Sinn Féin leader Gerry Adams yesterday hailed the result of an unofficial poll on Irish unity that was held on Saturday in the border communities of Creggan Upper (Louth, Republic of Ireland) and Crossmaglen (Armagh, Northern Ireland). The poll was organized by the community group United Ireland-You Decide. 92% of voters supported unity, while 7.3% rejected it. Turnout was 42%.
According to Adams, these results show the "strong desire that exists for a united Ireland". Sinn Féin leader said that "a debate on Irish unity and the type of agreed Ireland people wish to create for the future has now begun".
Sinn Féin has been asking for a cross-border referendum on whether the Republic of Ireland and Northern Ireland should established a united state covering the whole of the island. Last year, Sinn Féin's deputy first minister of Northern Ireland, Martin McGuinness, put forth a proposal to call a referendum on the issue "anytime between 2016 or 2020-21".

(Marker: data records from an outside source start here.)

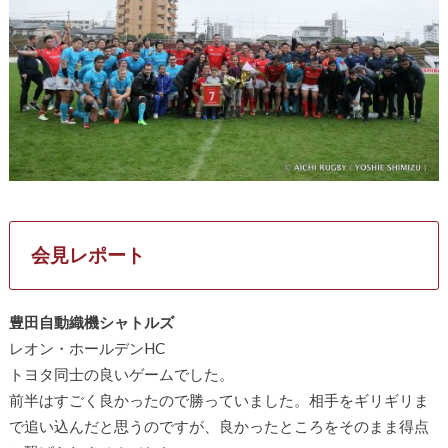
会見レポート
豊田自動織機シャトルズ
レオン・ホールデンHC
トヨタ同士の良いゲームでした。
前半はすごく良かったので勝っていました。相手をギリギリま
で追い込んだと思うのですが、良かったところをそのまま得点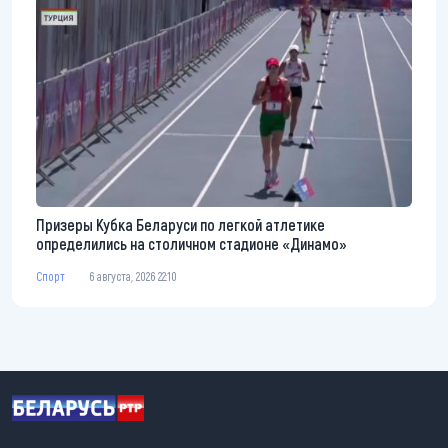
Призеры Кубка Беларуси по легкой атлетике
определились на столичном стадионе «Динамо»
Спорт
6 августа, 2026 22:10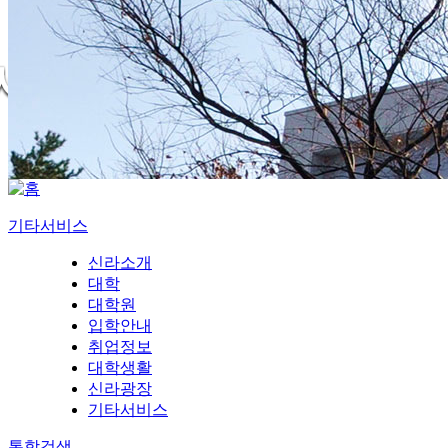
기타서비스
신라소개
대학
대학원
입학안내
취업정보
대학생활
신라광장
기타서비스
통합검색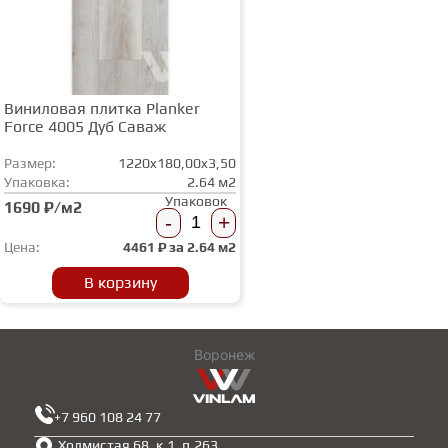
Виниловая плитка Planker
Force 4005 Дуб Саваж
Размер:
1220x180,00x3,50
Упаковка:
2.64 м2
Упаковок
1690 ₽/м2
-
+
Цена:
4461
₽ за
2.64 м2
В корзину
Воронеж
+7 960 108 24 77
Холмистая 68, к.1, п.263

Under the Good Friday Agreement, such a referendum is legally possible. But according to that deal, only the British secretary of state has the power to give it green light.
Unofficial polls similar to the one held in Northern Ireland were called in Catalonia from 2009 to 2011. Participants overwhelmingly supported independence from Spain. The Catalan government has committed to call a legal referendum on the issue in 2014.
Opinion polls say minority in favour of unity
If the referendum was ever called, pro Irish unity advocates would still have a long way to go. Northern Ireland Life and Times set of surveys has shown that reunification was favoured by 15 to 25% of the Northern Irish population over the period 1998-2010, while 50 to 70% rejected it.
A newer 2013 poll by Ipsos MORI for the BBC said that opinions were more or less similar now - 65% would vote for Northern Ireland to remain part of the UK, while 17% would support instead reunification with the Republic of Ireland.
(Picture: a moment of the vote / Image by United Ireland-You Decide.)